> _WHAT THE TASK REQUIRES_:
Using the data that follows, give the number of lines where the string "وردپرس" occurs, and nothing else.

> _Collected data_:

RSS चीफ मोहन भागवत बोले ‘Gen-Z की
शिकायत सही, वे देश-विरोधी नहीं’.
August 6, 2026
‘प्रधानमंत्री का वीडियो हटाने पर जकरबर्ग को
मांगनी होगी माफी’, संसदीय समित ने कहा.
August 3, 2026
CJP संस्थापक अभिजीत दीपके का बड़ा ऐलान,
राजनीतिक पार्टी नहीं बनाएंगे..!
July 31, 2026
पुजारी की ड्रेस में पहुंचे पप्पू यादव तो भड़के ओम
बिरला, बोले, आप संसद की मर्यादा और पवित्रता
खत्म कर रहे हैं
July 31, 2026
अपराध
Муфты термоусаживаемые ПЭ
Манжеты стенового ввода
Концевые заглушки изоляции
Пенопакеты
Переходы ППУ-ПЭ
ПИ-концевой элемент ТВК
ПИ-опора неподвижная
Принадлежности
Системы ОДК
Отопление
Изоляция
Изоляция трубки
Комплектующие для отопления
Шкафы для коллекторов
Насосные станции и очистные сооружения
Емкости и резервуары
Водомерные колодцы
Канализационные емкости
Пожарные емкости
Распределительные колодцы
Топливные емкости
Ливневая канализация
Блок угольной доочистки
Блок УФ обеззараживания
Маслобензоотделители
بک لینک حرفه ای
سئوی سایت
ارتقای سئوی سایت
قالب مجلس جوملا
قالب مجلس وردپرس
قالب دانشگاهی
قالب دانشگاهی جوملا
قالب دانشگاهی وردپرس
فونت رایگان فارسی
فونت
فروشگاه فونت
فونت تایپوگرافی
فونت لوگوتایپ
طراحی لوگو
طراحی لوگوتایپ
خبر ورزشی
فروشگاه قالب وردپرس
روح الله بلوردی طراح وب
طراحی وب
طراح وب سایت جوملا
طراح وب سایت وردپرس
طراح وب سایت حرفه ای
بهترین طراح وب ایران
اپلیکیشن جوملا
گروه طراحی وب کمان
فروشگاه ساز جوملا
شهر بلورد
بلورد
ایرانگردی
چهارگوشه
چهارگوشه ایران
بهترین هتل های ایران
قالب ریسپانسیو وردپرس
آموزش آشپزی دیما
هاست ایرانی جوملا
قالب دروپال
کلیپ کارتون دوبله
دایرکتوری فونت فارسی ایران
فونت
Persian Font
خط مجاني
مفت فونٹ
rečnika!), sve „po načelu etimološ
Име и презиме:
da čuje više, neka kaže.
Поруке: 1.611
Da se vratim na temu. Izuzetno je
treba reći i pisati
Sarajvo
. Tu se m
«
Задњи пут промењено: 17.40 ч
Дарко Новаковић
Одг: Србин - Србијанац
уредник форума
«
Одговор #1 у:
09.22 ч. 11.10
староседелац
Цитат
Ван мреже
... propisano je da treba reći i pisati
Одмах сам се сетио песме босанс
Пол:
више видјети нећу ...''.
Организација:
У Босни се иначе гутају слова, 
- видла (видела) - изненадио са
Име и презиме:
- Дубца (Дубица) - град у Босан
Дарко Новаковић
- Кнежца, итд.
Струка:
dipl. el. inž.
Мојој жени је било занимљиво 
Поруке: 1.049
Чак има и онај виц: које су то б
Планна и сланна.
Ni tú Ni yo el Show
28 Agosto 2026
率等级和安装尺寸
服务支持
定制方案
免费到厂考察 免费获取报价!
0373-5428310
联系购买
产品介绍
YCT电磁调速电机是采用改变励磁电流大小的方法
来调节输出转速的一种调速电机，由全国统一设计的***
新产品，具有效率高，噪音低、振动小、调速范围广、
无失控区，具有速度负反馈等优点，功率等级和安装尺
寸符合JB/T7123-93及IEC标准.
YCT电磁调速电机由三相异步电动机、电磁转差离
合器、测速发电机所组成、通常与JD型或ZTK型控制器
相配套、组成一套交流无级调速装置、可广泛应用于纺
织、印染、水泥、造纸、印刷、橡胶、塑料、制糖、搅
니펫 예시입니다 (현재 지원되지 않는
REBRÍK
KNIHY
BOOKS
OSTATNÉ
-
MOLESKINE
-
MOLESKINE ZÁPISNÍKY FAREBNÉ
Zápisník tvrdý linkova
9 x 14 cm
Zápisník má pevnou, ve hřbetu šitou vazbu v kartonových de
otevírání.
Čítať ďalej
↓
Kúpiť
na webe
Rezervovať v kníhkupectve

> _REPLY TO THE EXERCISE_:
5